I work in the Scalable Systems Team at Yahoo/Verizon Media, where we mainly work on developing distributed systems, analytics data platforms and recommendation systems. A couple of years ago, in 2018, our team was assigned a project whose purpose was to improve Verizon Media user experience in using VOD (non-live) streaming video services on mobile devices, like the videos appearing in the Finance, News and Sports portals. During our work we came to a number of interesting observations, regarding the nature of user habits and network infrastructure behaviour. We’re sharing these observations, as they could be helpful to engineers and researchers working on other video services similar to those available at Yahoo portals.
Streamed videos are usually divided into segments of constant length, 8 seconds in our case. Each segment is available in a number of qualities, where higher bitrate gives better video quality and resolution. Each segment is downloaded separately from the media server. The segments are not downloaded in advance in the beginning of the session, but are received continuously, as the video session proceeds. The video player application has an internal buffer to store downloaded segments till they are played. Buffer size is defined in seconds of playback time. The player application sends a request for the next segment when the internal buffer is not full. If a video segment playback is finished but the next segment is not downloaded yet, the player enters a rebuffering state, stalling the picture and waiting till the next segment becomes available in the buffer.

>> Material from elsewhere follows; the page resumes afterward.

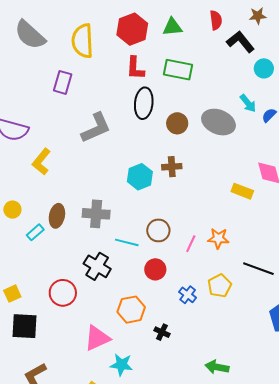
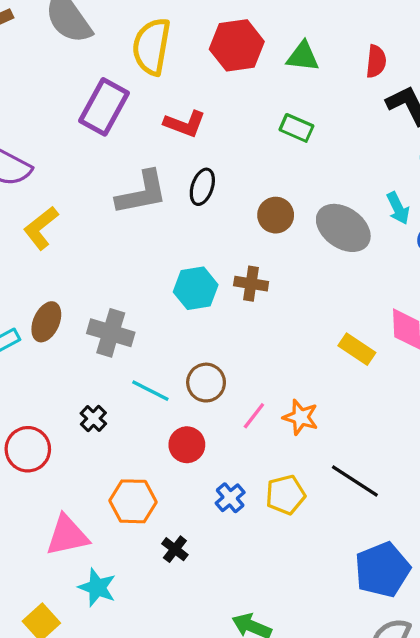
red L-shape: (135, 68) -> (185, 124), moved, turned -85
green rectangle: (178, 70) -> (296, 128), size x0.7
purple rectangle: (63, 82) -> (104, 107), size x1.4
black ellipse: (144, 103) -> (202, 187), moved, size x0.7
black cross: (97, 266) -> (93, 419), size x0.6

The video player decides per segment which bitrate to request. The higher quality segments have greater size and take longer to download. The algorithm responsible for choosing the bitrate of the next segment is called ABR (Adaptive Bitrate) algorithm. This algorithm may make its decision based on:
- The status of the internal buffer.
- The estimated network bandwidth.
- Additional parameters, like playing device characteristics, features of the video played and many more.
In general, when the network bandwidth is high and the buffer is not empty, the ABR requests a segment with a higher bitrate. On the other hand, when the buffer is empty or almost empty and the download speed is low, the ABR requests a segment with lower bitrate. This technique is called adaptive bitrate streaming.
The video session quality is usually measured by two parameters:
- Rebuffering ratio, which is defined to be the overall time the player spends in the rebuffering state divided by the overall playback time. In practice, however, different monitoring applications can get different rebuffering values on the same log data, hence results reported by different metric application can not be compared directly.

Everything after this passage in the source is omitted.